Watchdog group Free Press President and CEO Josh Silver was quick to condemn the “back-room” negotiations, calling it “stunning” that the FCC would convene meetings between industry giants to allow them determine how the agency should best protect the public interest.
“The Obama administration promised a new era of transparency, and to ‘take a backseat to no one’ on net neutrality, but these meetings seem to indicate that this FCC has no problem brokering back-room deals without any public input or scrutiny,” Silver said.
The telecommunications industry has been expressing concern that regulation could strangle growth and innovation and hamper the U.S. economy. After the FCC’s plan to advance its net neutrality proposals with a Notice of Inquiry passed in a 3-2 vote the week of June 14, AT&T and Verizon blasted the commission’s planned reclassification of broadband Internet under Title II of the Communications Act. Rival Sprint, on the other hand, released a relatively neutral statement, even praising the FCC’s “thoughtful approach” to the issue.
Adding to the debate was a report issued June 17 by the Advanced Communications Law & Policy Institute at New York Law School and technology research company Entropy Economics, which warned that new regulations for providers of broadband Internet service could result in the loss of hundreds of thousands of jobs and reduce U.S. Gross Domestic Product by tens of billions of dollars per year. The authors argued that because net neutrality could foreclose even larger investments than presumed in the paper’s baseline scenario, the number of jobs lost could be even greater than the 10 to 30 percent drop the report forecast, up to 700,000 jobs lost.

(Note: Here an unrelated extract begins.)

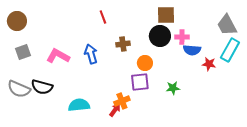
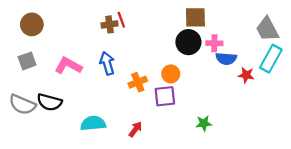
brown circle: (17, 21) -> (32, 24), moved
brown cross: (123, 44) -> (110, 24), moved
green star: (173, 88) -> (204, 123), moved
orange cross: (122, 101) -> (138, 82), moved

“It is odd that the FCC would even think it is appropriate to be brokering such a deal, given the agency’s authority is in jeopardy. Without reasserting its legal authority over broadband, the FCC can’t implement whatever unlikely consensus is reached by these industry giants,” Silver said. “The FCC must abandon this misguided effort and follow through with its plan to re-establish its legal authority to promote universal access and protect the open Internet.”